🤖 AI Summary
Existing zero-shot object goal navigation methods struggle to adaptively fuse room- and object-level contextual cues based on target characteristics, leading to inefficient exploration and poor accuracy. This work proposes a large language model (LLM)-based adaptive navigation framework that leverages offline LLMs to extract commonsense knowledge and evaluate the association strength between target objects and room types. It dynamically weights and integrates these two sources of context into a unified semantic value map. Furthermore, an adaptive prioritization mechanism is introduced to balance cue weights according to target ambiguity, combined with multi-view verification and a context-aware exploration strategy.
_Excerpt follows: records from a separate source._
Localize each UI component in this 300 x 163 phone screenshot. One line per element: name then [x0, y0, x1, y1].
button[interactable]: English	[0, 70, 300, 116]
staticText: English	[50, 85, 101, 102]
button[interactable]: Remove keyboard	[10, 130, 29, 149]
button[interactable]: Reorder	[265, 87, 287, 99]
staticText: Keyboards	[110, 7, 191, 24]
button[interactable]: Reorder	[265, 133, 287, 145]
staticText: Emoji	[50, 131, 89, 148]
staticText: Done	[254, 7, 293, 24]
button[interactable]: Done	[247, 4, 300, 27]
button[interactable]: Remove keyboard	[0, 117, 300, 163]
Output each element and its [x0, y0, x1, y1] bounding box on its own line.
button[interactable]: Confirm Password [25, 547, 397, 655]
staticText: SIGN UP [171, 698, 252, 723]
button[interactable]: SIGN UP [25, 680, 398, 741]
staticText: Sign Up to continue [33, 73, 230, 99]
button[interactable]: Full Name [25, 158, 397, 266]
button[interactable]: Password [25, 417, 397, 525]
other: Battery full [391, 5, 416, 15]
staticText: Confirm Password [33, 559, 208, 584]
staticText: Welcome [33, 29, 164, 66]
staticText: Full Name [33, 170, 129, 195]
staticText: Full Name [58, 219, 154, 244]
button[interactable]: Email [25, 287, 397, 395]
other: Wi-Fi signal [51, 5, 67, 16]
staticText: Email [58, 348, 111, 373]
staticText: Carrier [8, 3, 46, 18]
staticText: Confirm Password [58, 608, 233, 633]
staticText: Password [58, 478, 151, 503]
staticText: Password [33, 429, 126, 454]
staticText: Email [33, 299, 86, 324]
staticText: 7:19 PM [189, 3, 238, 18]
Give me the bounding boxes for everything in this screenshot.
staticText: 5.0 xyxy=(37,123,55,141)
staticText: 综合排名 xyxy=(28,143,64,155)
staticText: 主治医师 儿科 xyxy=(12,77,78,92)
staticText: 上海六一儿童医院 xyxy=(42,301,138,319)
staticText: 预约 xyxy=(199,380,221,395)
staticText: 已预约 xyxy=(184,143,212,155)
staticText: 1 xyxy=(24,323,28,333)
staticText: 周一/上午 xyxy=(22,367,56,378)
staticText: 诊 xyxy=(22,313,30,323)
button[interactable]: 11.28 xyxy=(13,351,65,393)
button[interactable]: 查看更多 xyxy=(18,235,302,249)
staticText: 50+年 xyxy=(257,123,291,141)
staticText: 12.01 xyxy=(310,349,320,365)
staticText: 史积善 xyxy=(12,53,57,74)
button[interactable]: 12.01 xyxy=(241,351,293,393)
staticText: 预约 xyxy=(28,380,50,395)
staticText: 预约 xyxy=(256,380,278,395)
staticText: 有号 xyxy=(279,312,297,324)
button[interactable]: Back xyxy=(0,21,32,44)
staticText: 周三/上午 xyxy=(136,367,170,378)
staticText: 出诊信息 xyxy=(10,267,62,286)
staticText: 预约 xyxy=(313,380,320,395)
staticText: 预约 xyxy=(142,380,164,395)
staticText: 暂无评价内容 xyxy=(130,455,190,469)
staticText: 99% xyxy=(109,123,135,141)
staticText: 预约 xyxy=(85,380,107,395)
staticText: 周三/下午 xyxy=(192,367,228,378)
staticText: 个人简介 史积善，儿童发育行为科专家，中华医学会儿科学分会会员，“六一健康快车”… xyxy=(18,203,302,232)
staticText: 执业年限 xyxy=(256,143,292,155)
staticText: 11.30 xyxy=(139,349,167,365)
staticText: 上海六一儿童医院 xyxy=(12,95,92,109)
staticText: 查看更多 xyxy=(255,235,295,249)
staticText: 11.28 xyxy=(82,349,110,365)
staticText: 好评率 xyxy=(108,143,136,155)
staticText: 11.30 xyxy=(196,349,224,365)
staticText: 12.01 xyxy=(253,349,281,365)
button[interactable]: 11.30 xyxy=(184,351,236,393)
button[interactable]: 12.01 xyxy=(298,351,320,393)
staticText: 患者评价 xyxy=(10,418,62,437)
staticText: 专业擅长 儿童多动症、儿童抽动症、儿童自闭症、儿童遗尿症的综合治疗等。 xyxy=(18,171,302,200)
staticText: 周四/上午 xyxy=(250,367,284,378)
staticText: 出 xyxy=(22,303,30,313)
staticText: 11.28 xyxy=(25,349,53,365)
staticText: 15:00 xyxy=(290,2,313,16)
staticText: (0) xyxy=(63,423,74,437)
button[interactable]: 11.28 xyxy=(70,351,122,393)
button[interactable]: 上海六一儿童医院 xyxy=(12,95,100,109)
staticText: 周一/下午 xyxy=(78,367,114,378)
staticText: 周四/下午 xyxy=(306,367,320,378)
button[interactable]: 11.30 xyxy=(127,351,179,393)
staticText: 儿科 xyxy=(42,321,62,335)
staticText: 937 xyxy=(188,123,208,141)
Evaluated in both simulated and real-world environments, the proposed method significantly outperforms existing approaches, achieving state-of-the-art performance in terms of Success Rate (SR) and Success weighted by Path Length (SPL).
📝 Abstract
Zero-shot object-goal navigation (ZSON) is a challenging problem in robotics that requires a comprehensive understanding of both language and visual observations. Contextual cues from rooms and objects are critical, but their relative importance depends on the target: some objects are strongly tied to specific room types, while others are better predicted by nearby co-located objects. Existing methods overlook this distinction, leading to inefficient and inaccurate exploration. We present CLUE, a novel navigation framework that adaptively balances the use of contextual rooms and objects by leveraging commonsense knowledge extracted from an offline large language model (LLM). By estimating a target's association with room types using LLM, the agent prioritizes room cues for predictable objects and object cues for those with weak room associations. Our framework constructs a unified semantic value map that integrates both types of contextual information, adaptively weighted by the target's ambiguity to guide exploration. Combined with multi-viewpoint verification and an exploration strategy informed by contextual cues, CLUE achieves robust and efficient navigation. Extensive experiments in simulation and real-world deployments show that our method consistently outperforms state-of-the-art baselines in both success rate (SR) and success weighted by path length (SPL), demonstrating its effectiveness and practicality for real-world navigation tasks.